EXERCISE DESCRIPTION:
Your answer should be a single number: the count of lines in the listing that contain "Stars".

INPUT FOR THIS TASK:
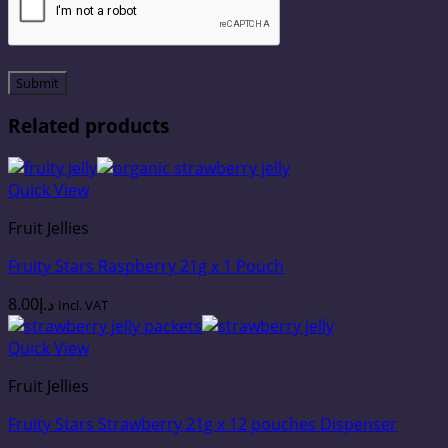
Related products
Quick View
Fruit Jellies
Fruity Stars Raspberry 21g x 1 Pouch
8.00
د.إ
Incl. VAT
Quick View
Fruit Jellies
Fruity Stars Strawberry 21g x 12 pouches Dispenser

TASK RESPONSE:
2